Saved data entries:
== == ==
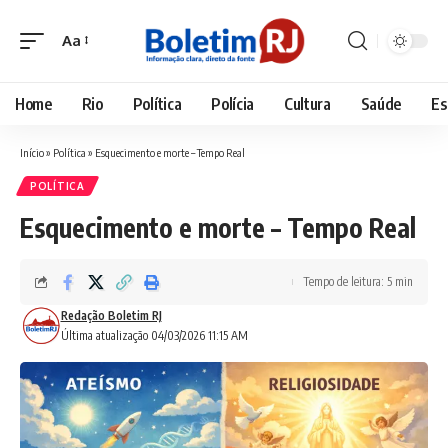
Aa
Font
Resizer
Home
Rio
Política
Polícia
Cultura
Saúde
Es
Início
»
Política
»
Esquecimento e morte – Tempo Real
POLÍTICA
Esquecimento e morte – Tempo Real
Tempo de leitura: 5 min
Redação Boletim RJ
Última atualização 04/03/2026 11:15 AM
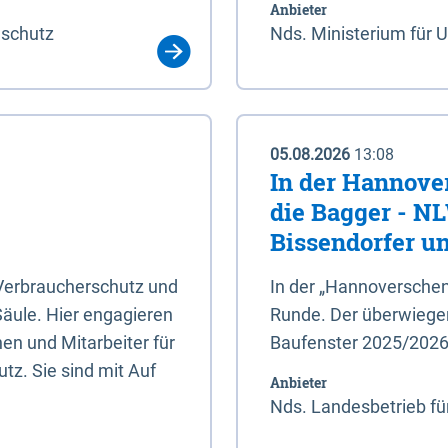
Anbieter
aschutz
Nds. Ministerium für 
05.08.2026
13:08
In der Hannove
die Bagger - N
Bissendorfer un
 Verbraucherschutz und
In der „Hannoverschen
Säule. Hier engagieren
Runde. Der überwiegend
en und Mitarbeiter für
Baufenster 2025/202
tz. Sie sind mit Auf
Anbieter
Nds. Landesbetrieb fü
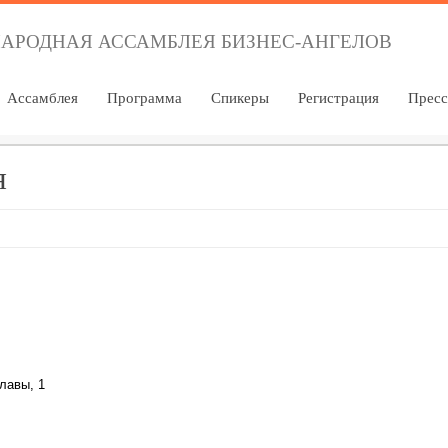
АРОДНАЯ АССАМБЛЕЯ БИЗНЕС-АНГЕЛОВ
Ассамблея
Программа
Спикеры
Регистрация
Пресс
я
лавы, 1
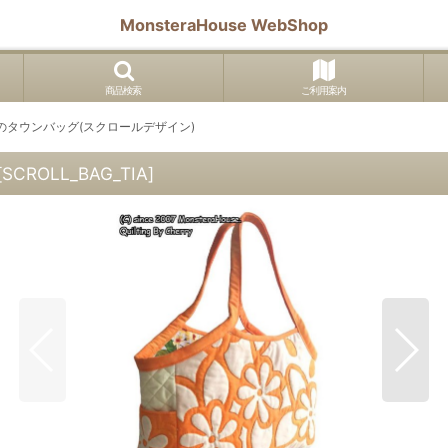
MonsteraHouse WebShop
商品検索
ご利用案内
のタウンバッグ(スクロールデザイン)
[
SCROLL_BAG_TIA
]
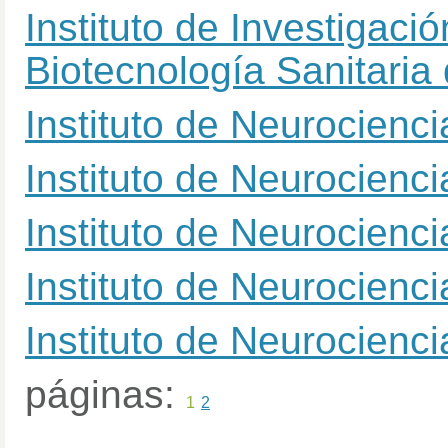
Instituto de Investigaci
Biotecnología Sanitaria
Instituto de Neurocienc
Instituto de Neurocienc
Instituto de Neurocienc
Instituto de Neurocienc
Instituto de Neurocienc
páginas:
1
2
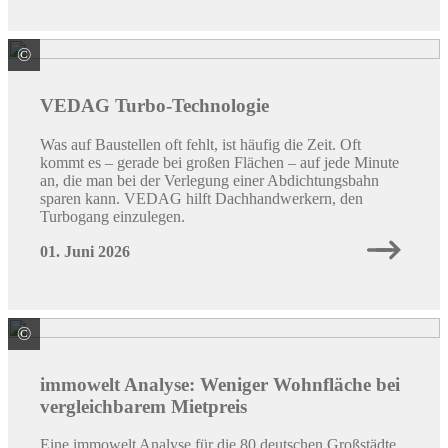
©
BMI Deutschland GmbH Marke Vedag
VEDAG Turbo-Technologie
Was auf Baustellen oft fehlt, ist häufig die Zeit. Oft
kommt es – gerade bei großen Flächen – auf jede Minute
an, die man bei der Verlegung einer Abdichtungsbahn
sparen kann. VEDAG hilft Dachhandwerkern, den
Turbogang einzulegen.
01. Juni 2026
©
Quelle: immowelt
immowelt Analyse: Weniger Wohnfläche bei
vergleichbarem Mietpreis
Eine immowelt Analyse für die 80 deutschen Großstädte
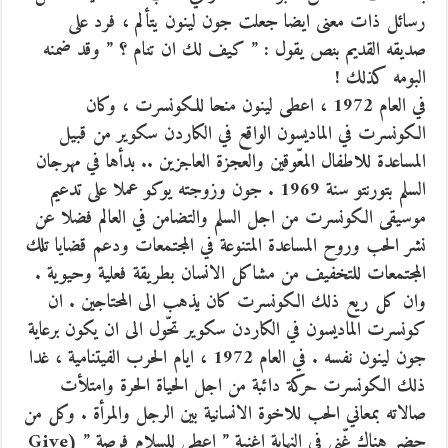
رسائل ذات معنى ايضا جعلت جون لينون يتألم ، فرد على
صديقه القديم بنص يقول : ” كيف لك ان تنام ؟ ” وقد ضمنه
البومه كذلك !
في العام 1972 ، اعطى لينون منحا للكونسرت ، وكان
الكونسرت في الماديسون الواقع في الكاردن سكوير من قبيل
المساعدة للاطفال المعّوقين والعجزة العاجزين .. بدأها في مهرجان
السلم بتورنتو سنة 1969 . جون وزوجته يوكو عملا على تدعيم
موسيقى الكونسرت من اجل السلم والتضامن في العالم فضلا عن
نشر الحب وروح المساعدة المتنوعة في المجتمعات ودعم قضايا تلك
المجتمعات للتخفيف من مشاكل الانسان بطريقة فعلية وحيوية .
وان كل ريع ذلك الكونسرت كان يذهب الى المحتاجين . ان
كونسرت الماديسون في الكاردن سكوير تحّول الى ان يكون برعاية
جون لينون نفسه . في العام 1972 ، ايام الحرب الفيتنامية ، غدا
ذلك الكونسرت حركة دائبة من اجل الحياة الحرة وامتلأت
صالاته بمعاني الحب للاخوة الانسانية بين الرجل والمرأة . وكل من
حضر هناك غّنى في النهاية اغنية ” اعطي للسلام فرصة ” (Give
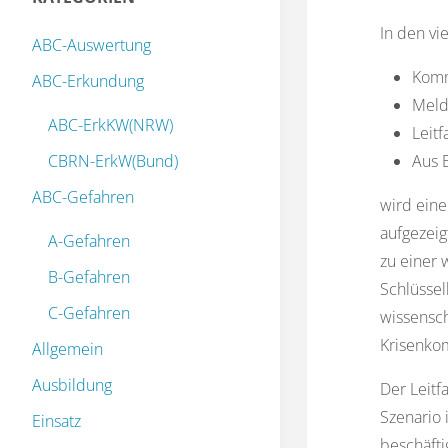
In den vi
ABC-Auswertung
Komm
ABC-Erkundung
Meld
ABC-ErkKW(NRW)
Leitf
CBRN-ErkW(Bund)
Aus 
ABC-Gefahren
wird eine
aufgezeig
A-Gefahren
zu einer 
B-Gefahren
Schlüssel
C-Gefahren
wissensch
Krisenko
Allgemein
Ausbildung
Der Leitf
Szenario 
Einsatz
beschäfti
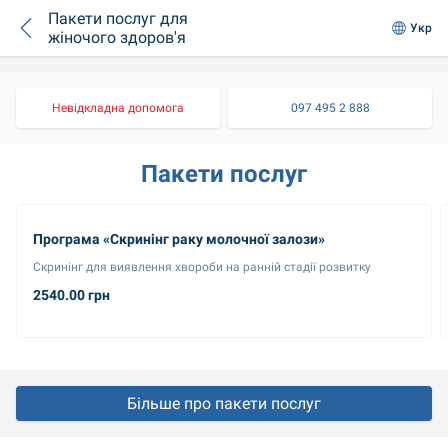
Пакети послуг для
Укр
жіночого здоров'я
Невідкладна допомога
097 495 2 888
Пакети послуг
Програма «Скринінг раку молочної залози»
Скринінг для виявлення хвороби на ранній стадії розвитку
2540.00 грн
Більше про пакети послуг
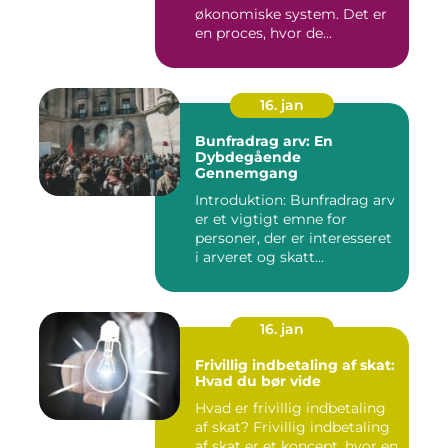
økonomiske system. Det er
en proces, hvor de...
16. jan
Bunfradrag arv: En
Dybdegående
Gennemgang
Introduktion: Bunfradrag arv
er et vigtigt emne for
personer, der er interesseret
i arveret og skatt...
16. jan
Frivillig indbetaling af skat:
Hvad du bør vide
Hvad er frivillig indbetaling
af skat? Frivillig indbetaling
af skat er et koncept, hvor en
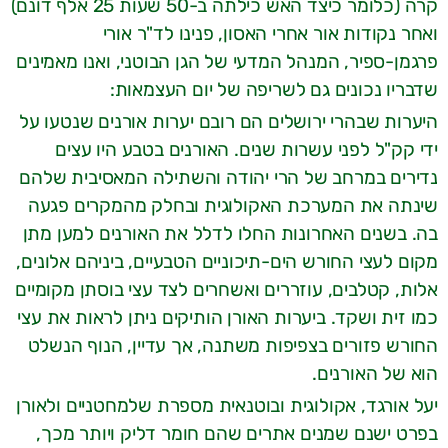
קרה (כלומר כיצד האש כילתה ב-50 שעות 25 אלף דונם)
ואחר נקודות אור אחרי האסון, פנינו לד"ר אורי
פרגמן-ספיר, המנהל המדעי של הגן הבוטני, ואנו מאמינים
שדבריו נכונים גם לשריפה של יום העצמאות:
היערות שבהרי ירושלים הם רובם יערות אורנים שנטעו על
ידי קק"ל לפני עשרות שנים. האורנים בטבע היו עצים
נדירים במרחב של הרי יהודה והשתילה המאסיבית שלהם
שינתה את המערכת האקולוגית ובחלק מהמקרים פגעה
בה. בשנים האחרונות החלו לדלל את האורנים למען מתן
מקום לעצי החורש הים-תיכוניים הטבעיים, ביניהם אלונים,
אלות, קטלבים, עוזררים ואשחרים לצד עצי בוסתן מקומיים
כמו זית ושקד. ביערות האורן הותיקים ניתן לראות את עצי
החורש פזורים בצפיפות משתנה, אך עדיין, הנוף הנשלט
הוא של האורנים.
יעל אורגד, אקולוגית ובוטנאית מספרת שלמחטניים ולאורן
בפרט ישנם שמנים אתרים שהם חומר דליק ויותר מכך,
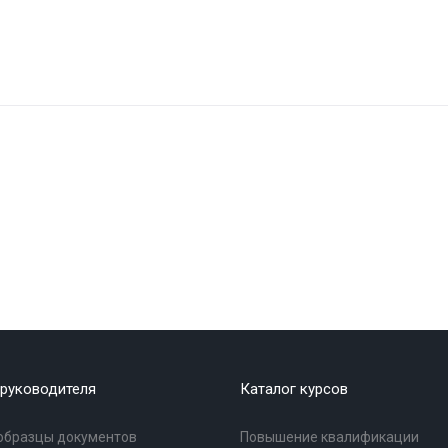
руководителя
Каталог курсов
образцы документов
Повышение квалификации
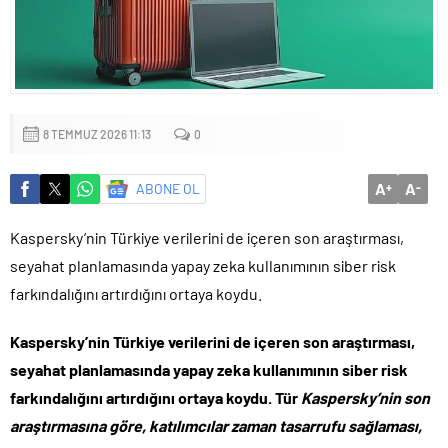
8 TEMMUZ 2026 11:13
0
A
A
ABONE OL
+
-
Kaspersky’nin Türkiye verilerini de içeren son araştırması,
seyahat planlamasında yapay zeka kullanımının siber risk
farkındalığını artırdığını ortaya koydu.
Kaspersky’nin Türkiye verilerini de içeren son araştırması,
seyahat planlamasında yapay zeka kullanımının siber risk
farkındalığını artırdığını ortaya koydu. Tür
Kaspersky’nin son
araştırmasına göre, katılımcılar zaman tasarrufu sağlaması,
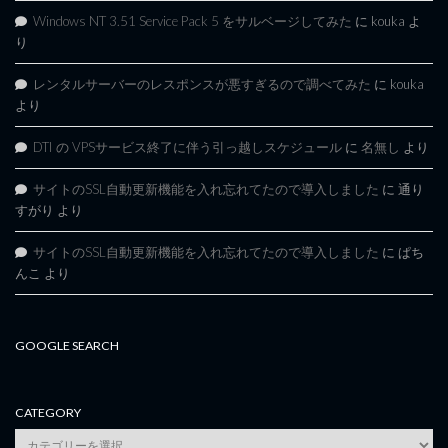
Windows NT 3.51 Service Pack 5 をサルベージしてみた
に
kouka
よ
り
レンタルサーバーのレスポンスが悪すぎるので調べてみた
に
kouka
より
DTI の VPSサービス終了に伴う引っ越しスケジュール
に
名無し
より
サイトのSSL自動更新機能を入れ忘れてたので導入しました
に
通り
すがり
より
サイトのSSL自動更新機能を入れ忘れてたので導入しました
に
ぱち
んこ
より
GOOGLE SEARCH
CATEGORY
category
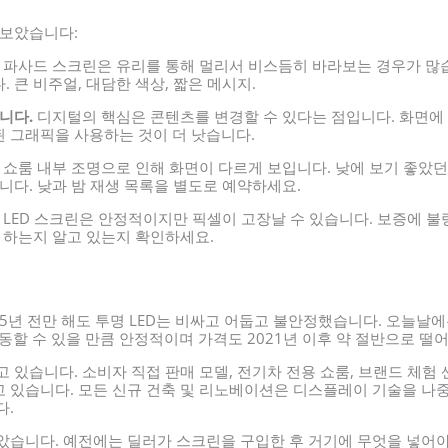
 보았습니다:
파사드 스크린은 유리를 통해 멀리서 비스듬히 바라보는 경우가 많
 큰 비주얼, 대담한 색상, 짧은 메시지.
니다.
디지털의 핵심은 콘텐츠를 변경할 수 있다는 점입니다. 화면에 
 그래픽을 사용하는 것이 더 낫습니다.
쇼룸 내부 조명으로 인해 화면이 다르게 보입니다. 낮에 보기 좋았
니다. 낮과 밤 재생 목록을 별도로 예약하세요.
 LED 스크린은 안정적이지만 픽셀이 고장날 수 있습니다. 보증에 불
야 하는지 알고 있는지 확인하세요.
 5년 전만 해도 투명 LED는 비싸고 어둡고 불안정했습니다. 오늘날
동할 수 있을 만큼 안정적이며 가격도 2021년 이후 약 절반으로 떨
 있습니다. 소비자 직접 판매 모델, 전기차 전용 쇼룸, 브랜드 체험
 있습니다. 모든 신규 건축 및 리노베이션은 디스플레이 기술을 나
다.
았습니다. 예전에는 딜러가 스크린을 구입한 후 거기에 무엇을 넣어야 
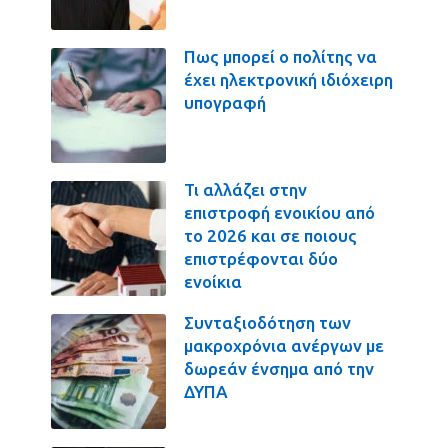
Πως μπορεί ο πολίτης να
έχει ηλεκτρονική ιδιόχειρη
υπογραφή
Τι αλλάζει στην
επιστροφή ενοικίου από
το 2026 και σε ποιους
επιστρέφονται δύο
ενοίκια
Συνταξιοδότηση των
μακροχρόνια ανέργων με
δωρεάν ένσημα από την
ΔΥΠΑ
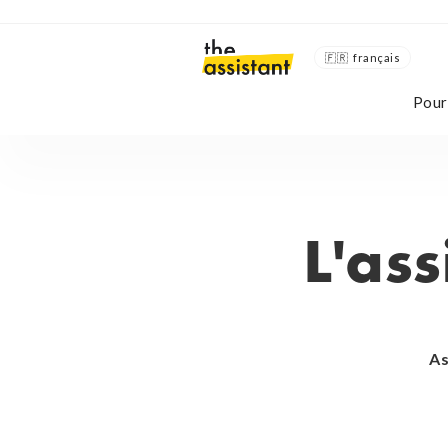
🇫🇷 français
Pour
L'ass
As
== == ==
Send back the data above verbatim, leaving out its pictures.

Aa
Font
Resizer
Home
Rio
Política
Polícia
Cultura
Saúde
Es
Início
»
Política
»
Esquecimento e morte – Tempo Real
POLÍTICA
Esquecimento e morte – Tempo Real
Tempo de leitura: 5 min
Redação Boletim RJ
Última atualização 04/03/2026 11:15 AM
Anbieter
aschutz
Nds. Ministerium für 
05.08.2026
13:08
In der Hannove
die Bagger - N
Bissendorfer un
 Verbraucherschutz und
In der „Hannoverschen
Säule. Hier engagieren
Runde. Der überwiegend
en und Mitarbeiter für
Baufenster 2025/202
tz. Sie sind mit Auf
Anbieter
Nds. Landesbetrieb fü
АРОДНАЯ АССАМБЛЕЯ БИЗНЕС-АНГЕЛОВ
Ассамблея
Программа
Спикеры
Регистрация
Пресс
я
лавы, 1
MonsteraHouse WebShop
商品検索
ご利用案内
のタウンバッグ(スクロールデザイン)
[
SCROLL_BAG_TIA
]
Instituto de Investigaci
Biotecnología Sanitaria
Instituto de Neurocienc
Instituto de Neurocienc
Instituto de Neurocienc
Instituto de Neurocienc
Instituto de Neurocienc
páginas:
1
2
©
BMI Deutschland GmbH Marke Vedag
VEDAG Turbo-Technologie
Was auf Baustellen oft fehlt, ist häufig die Zeit. Oft
kommt es – gerade bei großen Flächen – auf jede Minute
an, die man bei der Verlegung einer Abdichtungsbahn
sparen kann. VEDAG hilft Dachhandwerkern, den
Turbogang einzulegen.
01. Juni 2026
©
Quelle: immowelt
immowelt Analyse: Weniger Wohnfläche bei
vergleichbarem Mietpreis
Eine immowelt Analyse für die 80 deutschen Großstädte
رسائل ذات معنى ايضا جعلت جون لينون يتألم ، فرد على
صديقه القديم بنص يقول : ” كيف لك ان تنام ؟ ” وقد ضمنه
البومه كذلك !
في العام 1972 ، اعطى لينون منحا للكونسرت ، وكان
الكونسرت في الماديسون الواقع في الكاردن سكوير من قبيل
المساعدة للاطفال المعّوقين والعجزة العاجزين .. بدأها في مهرجان
السلم بتورنتو سنة 1969 . جون وزوجته يوكو عملا على تدعيم
موسيقى الكونسرت من اجل السلم والتضامن في العالم فضلا عن
نشر الحب وروح المساعدة المتنوعة في المجتمعات ودعم قضايا تلك
المجتمعات للتخفيف من مشاكل الانسان بطريقة فعلية وحيوية .
وان كل ريع ذلك الكونسرت كان يذهب الى المحتاجين . ان
كونسرت الماديسون في الكاردن سكوير تحّول الى ان يكون برعاية
جون لينون نفسه . في العام 1972 ، ايام الحرب الفيتنامية ، غدا
ذلك الكونسرت حركة دائبة من اجل الحياة الحرة وامتلأت
صالاته بمعاني الحب للاخوة الانسانية بين الرجل والمرأة . وكل من
حضر هناك غّنى في النهاية اغنية ” اعطي للسلام فرصة ” (Give
In den vi
ABC-Auswertung
Komm
ABC-Erkundung
Meld
ABC-ErkKW(NRW)
Leitf
CBRN-ErkW(Bund)
Aus 
ABC-Gefahren
wird eine
aufgezeig
A-Gefahren
zu einer 
B-Gefahren
Schlüssel
C-Gefahren
wissensch
Krisenko
Allgemein
Ausbildung
Der Leitf
Szenario 
Einsatz
beschäfti
Пакети послуг для
Укр
жіночого здоров'я
Невідкладна допомога
097 495 2 888
Пакети послуг
Програма «Скринінг раку молочної залози»
Скринінг для виявлення хвороби на ранній стадії розвитку
2540.00 грн
Більше про пакети послуг
økonomiske system. Det er
en proces, hvor de...
16. jan
Bunfradrag arv: En
Dybdegående
Gennemgang
Introduktion: Bunfradrag arv
er et vigtigt emne for
personer, der er interesseret
i arveret og skatt...
16. jan
Frivillig indbetaling af skat:
Hvad du bør vide
Hvad er frivillig indbetaling
af skat? Frivillig indbetaling
af skat er et koncept, hvor en
קרה (כלומר כיצד האש כילתה ב-50 שעות 25 אלף דונם)
ואחר נקודות אור אחרי האסון, פנינו לד"ר אורי
פרגמן-ספיר, המנהל המדעי של הגן הבוטני, ואנו מאמינים
שדבריו נכונים גם לשריפה של יום העצמאות:
היערות שבהרי ירושלים הם רובם יערות אורנים שנטעו על
ידי קק"ל לפני עשרות שנים. האורנים בטבע היו עצים
נדירים במרחב של הרי יהודה והשתילה המאסיבית שלהם
שינתה את המערכת האקולוגית ובחלק מהמקרים פגעה
בה. בשנים האחרונות החלו לדלל את האורנים למען מתן
מקום לעצי החורש הים-תיכוניים הטבעיים, ביניהם אלונים,
אלות, קטלבים, עוזררים ואשחרים לצד עצי בוסתן מקומיים
כמו זית ושקד. ביערות האורן הותיקים ניתן לראות את עצי
החורש פזורים בצפיפות משתנה, אך עדיין, הנוף הנשלט
הוא של האורנים.
יעל אורגד, אקולוגית ובוטנאית מספרת שלמחטניים ולאורן
בפרט ישנם שמנים אתרים שהם חומר דליק ויותר מכך,
руководителя
Каталог курсов
образцы документов
Повышение квалификации
8 TEMMUZ 2026 11:13
0
A
A
ABONE OL
+
-
Kaspersky’nin Türkiye verilerini de içeren son araştırması,
seyahat planlamasında yapay zeka kullanımının siber risk
farkındalığını artırdığını ortaya koydu.
Kaspersky’nin Türkiye verilerini de içeren son araştırması,
seyahat planlamasında yapay zeka kullanımının siber risk
farkındalığını artırdığını ortaya koydu. Tür
Kaspersky’nin son
araştırmasına göre, katılımcılar zaman tasarrufu sağlaması,
Windows NT 3.51 Service Pack 5 をサルベージしてみた
に
kouka
よ
り
レンタルサーバーのレスポンスが悪すぎるので調べてみた
に
kouka
より
DTI の VPSサービス終了に伴う引っ越しスケジュール
に
名無し
より
サイトのSSL自動更新機能を入れ忘れてたので導入しました
に
通り
すがり
より
サイトのSSL自動更新機能を入れ忘れてたので導入しました
に
ぱち
んこ
より
GOOGLE SEARCH
CATEGORY
category
 보았습니다:
파사드 스크린은 유리를 통해 멀리서 비스듬히 바라보는 경우가 많
 큰 비주얼, 대담한 색상, 짧은 메시지.
니다.
디지털의 핵심은 콘텐츠를 변경할 수 있다는 점입니다. 화면에 
 그래픽을 사용하는 것이 더 낫습니다.
쇼룸 내부 조명으로 인해 화면이 다르게 보입니다. 낮에 보기 좋았
니다. 낮과 밤 재생 목록을 별도로 예약하세요.
 LED 스크린은 안정적이지만 픽셀이 고장날 수 있습니다. 보증에 불
야 하는지 알고 있는지 확인하세요.
 5년 전만 해도 투명 LED는 비싸고 어둡고 불안정했습니다. 오늘날
동할 수 있을 만큼 안정적이며 가격도 2021년 이후 약 절반으로 떨
 있습니다. 소비자 직접 판매 모델, 전기차 전용 쇼룸, 브랜드 체험
 있습니다. 모든 신규 건축 및 리노베이션은 디스플레이 기술을 나
다.
았습니다. 예전에는 딜러가 스크린을 구입한 후 거기에 무엇을 넣어야 
Πως μπορεί ο πολίτης να
έχει ηλεκτρονική ιδιόχειρη
υπογραφή
Τι αλλάζει στην
επιστροφή ενοικίου από
το 2026 και σε ποιους
επιστρέφονται δύο
ενοίκια
Συνταξιοδότηση των
μακροχρόνια ανέργων με
δωρεάν ένσημα από την
ΔΥΠΑ
🇫🇷 français
Pour
L'ass
As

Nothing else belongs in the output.